Haynes swivelled around on one heel of his hand-sewn boots, taking in the whole of the distant, bleak horizon. It was easy to see why this had been the designated drop zone. Nobody was going to worry about effects on the natural beauty of the place.
“No,” he said, slowly and thoughtfully, “I think that there is just enough for our purposes.”
“But it’s all junk!” Simeon declared, kicking one of the girders. It leaned over slowly enough to seem to defy gravity and then toppled to the gro
und. “You try to use any of this to pull or push that ship and it will twist out of shape, or just plain break.”
“You see,” Haynes said in a slightly dreamy tone, still surveying the horizon, “the thing is that most people never look at what’s beneath their own feet.”
Both Simeon and Keely involuntarily looked down at the dirt they were stood on. Haynes lifted up one foot. Where his heel had pivoted around, the dust was swept away to reveal a small patch of plasteel. He smiled hugely and the two younger people couldn’t help joining in.
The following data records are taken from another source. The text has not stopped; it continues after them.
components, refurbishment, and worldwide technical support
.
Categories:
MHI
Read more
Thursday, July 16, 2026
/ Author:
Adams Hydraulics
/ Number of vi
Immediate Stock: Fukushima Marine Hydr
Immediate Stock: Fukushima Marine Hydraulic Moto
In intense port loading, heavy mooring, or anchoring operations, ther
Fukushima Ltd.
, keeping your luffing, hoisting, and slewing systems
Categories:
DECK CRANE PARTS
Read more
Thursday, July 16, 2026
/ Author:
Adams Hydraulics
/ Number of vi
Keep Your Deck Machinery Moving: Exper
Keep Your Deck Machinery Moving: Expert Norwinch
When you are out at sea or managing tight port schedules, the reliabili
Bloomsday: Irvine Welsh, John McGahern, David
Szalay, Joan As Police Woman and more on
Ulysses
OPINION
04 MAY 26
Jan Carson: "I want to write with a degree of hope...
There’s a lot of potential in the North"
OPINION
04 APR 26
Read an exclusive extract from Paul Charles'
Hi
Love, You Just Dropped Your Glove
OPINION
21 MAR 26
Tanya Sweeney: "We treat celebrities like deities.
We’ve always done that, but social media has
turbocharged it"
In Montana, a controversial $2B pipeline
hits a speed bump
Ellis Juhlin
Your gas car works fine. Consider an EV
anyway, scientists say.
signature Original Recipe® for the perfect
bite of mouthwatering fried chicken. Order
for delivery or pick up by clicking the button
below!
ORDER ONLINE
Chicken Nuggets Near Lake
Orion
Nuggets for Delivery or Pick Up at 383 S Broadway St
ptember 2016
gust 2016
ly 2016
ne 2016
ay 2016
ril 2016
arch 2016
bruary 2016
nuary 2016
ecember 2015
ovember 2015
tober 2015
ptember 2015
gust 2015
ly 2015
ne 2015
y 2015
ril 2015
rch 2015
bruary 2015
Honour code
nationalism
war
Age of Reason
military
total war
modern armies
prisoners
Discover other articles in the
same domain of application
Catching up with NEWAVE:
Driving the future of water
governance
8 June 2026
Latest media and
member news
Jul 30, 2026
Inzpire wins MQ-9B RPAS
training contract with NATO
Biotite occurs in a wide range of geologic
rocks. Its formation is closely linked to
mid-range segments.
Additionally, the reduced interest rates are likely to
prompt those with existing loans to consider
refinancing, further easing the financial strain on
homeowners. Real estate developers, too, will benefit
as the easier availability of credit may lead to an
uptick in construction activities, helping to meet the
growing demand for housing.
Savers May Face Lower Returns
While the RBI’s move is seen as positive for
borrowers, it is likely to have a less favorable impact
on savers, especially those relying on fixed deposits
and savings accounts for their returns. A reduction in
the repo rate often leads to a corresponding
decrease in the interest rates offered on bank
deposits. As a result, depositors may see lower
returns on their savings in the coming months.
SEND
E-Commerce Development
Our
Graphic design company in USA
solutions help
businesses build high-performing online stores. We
It was impossible to keep the thing a whole secret. The moving of a large chunk of plasteel, especially a large flat chunk, involved certain resources such as specialised lifting gear and transport vehicles. On a planet such as Hochnar, the local availability of such equipment could be counted on the fingers of one finger. A certain amount of resource reallocation therefore had to take place and the person whose equipment was suddenly de-allocated complained to somebody else in a bar (there is nowhere so poor that they cannot afford to set up alcohol fermenting businesses). The bar companion got curious and mentioned it to the local farmers’ cooperative. They mentioned it to their wives and by morning the whole community knew what was happening.
A large crowd gathered to watch the lifting of the plasteel (newly shorn of the last of the attached girders which disappeared shortly thereafter). Many brought sandwiches. On a world as entertainment-deprived as Hochnar, the inhabitants learned quickly how to exploit every new opportunity to enjoy themselves to its utmost. The lifting of the plasteel became the loading of the plasteel as the afternoon wore on. By this point, the local schools had given up the fight and their students were running around, playing and generally getting in the way of the workmen. The workers bore it all good naturedly, merely pointing out to the children just how thin the red smear on the ground would be if a piece of plasteel this big fell on them.
Afternoon wore on into evening and the loading of the plasteel finally became the transporting of the plasteel, but the crowds did not disperse. Lighting torches that they had brought along already prepared, the onlookers spread out in twin lines behind the heavy transporter and walked in its tracks, singing songs until long into the night.